In the early days of the project's inception, a company named Walnut Creek CDROM, upon the suggestion of the two FreeBSD developers, agreed to release the operating system on CD-ROM. In addition to that, the company employed Jordan Hubbard and David Greenman, ran FreeBSD on its servers, sponsored FreeBSD conferences and published FreeBSD-related books, including The Complete FreeBSD by Greg Lehey. By 1997, FreeBSD was Walnut Creek's "most successful product". The company later renamed itself to The FreeBSD Mall and later iXsystems.^[21][22][23]

386BSD and FreeBSD were both derived from BSD releases.^[24] In January 1992, Berkeley Software Design Inc. (BSDi) started to release BSD/386, later called BSD/OS, an operating system similar to FreeBSD and based on 4.3BSD Net/2. AT&T filed a lawsuit against BSDi and alleged distribution of AT&T source code in violation of license agreements. The lawsuit was settled out of court and the exact terms were not all disclosed. The only one that became public was that BSDi would migrate its source base to the newer 4.4BSD-Lite2 sources. Although not involved in the litigation, it was suggested to FreeBSD that it should also move to 4.4BSD-Lite2.^[25] FreeBSD 2.0, which was released in November 1994, was the first version of FreeBSD without any code from AT&T.^[26]

Today, FreeBSD is used by many IT companies such as IBM, Nokia, Juniper Networks, and NetApp to build their products.^[24][27] Certain parts of Apple's macOS operating system are based on FreeBSD.^[28] Both the PlayStation 3 and Nintendo Switch operating system also borrow certain components from FreeBSD,^[10][11] while the PlayStation 4 operating system is derived from FreeBSD 9.^[29] Netflix,^[30] WhatsApp,^[31] and FlightAware^[32] are also examples of large, successful and heavily network-oriented companies which are running FreeBSD.

FreeBSD contains a significant collection of server-related software in the base system and the ports collection, allowing FreeBSD to be configured and used as a mail server, web server, firewall, FTP server, DNS server and a router, among other applications.

FreeBSD can be installed on a regular desktop or a laptop. The X Window System is not installed by default, but is available in the FreeBSD ports collection. Though not officially supported,^{[citation needed]} Wayland is also available for FreeBSD.^[33] A number of desktop environments such as Lumina, GNOME, KDE, and Xfce, as well as lightweight window managers such as Openbox, Fluxbox, dwm, and bspwm, are also available for FreeBSD. Major web browsers such as Firefox and Chromium are available unofficially on FreeBSD.^[34][35] As of FreeBSD 12, support for a modern graphics stack is available via drm-kmod. A large number of wireless adapters are supported.
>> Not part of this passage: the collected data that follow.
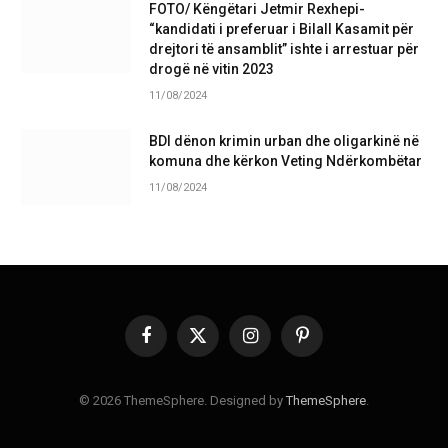
FOTO/ Këngëtari Jetmir Rexhepi-
“kandidati i preferuar i Bilall Kasamit për
drejtori të ansamblit” ishte i arrestuar për
drogë në vitin 2023
11/08/2024
BDI dënon krimin urban dhe oligarkinë në
komuna dhe kërkon Veting Ndërkombëtar
11/08/2024
Facebook
X
Instagram
Pinterest
(Twitter)
© 2026 ThemeSphere. Designed by
ThemeSphere
.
FreeBSD releases installation images for supported platforms. Since FreeBSD 13 the focus has been on x86-64 and AArch64 platforms which have Tier 1 support, and 32-bit platforms no longer have Tier 1 support.^[36] IA-32 is a Tier 2 platform in FreeBSD 13 and 14 (but will be dropped in next version). 32-bit ARM processors using armv6 or armv7 also have Tier 2 support, and ARMv7 will keep support. 64-bit versions of RISC-V and PowerPC (that still has 32-bit tier 2 supported, but will be dropped in next version) are also supported.^[37] Interest in the RISC-V architecture has been growing.^[38] The MIPS architecture port was marked for deprecation and there is no image for current 13.4 or later available.^[39]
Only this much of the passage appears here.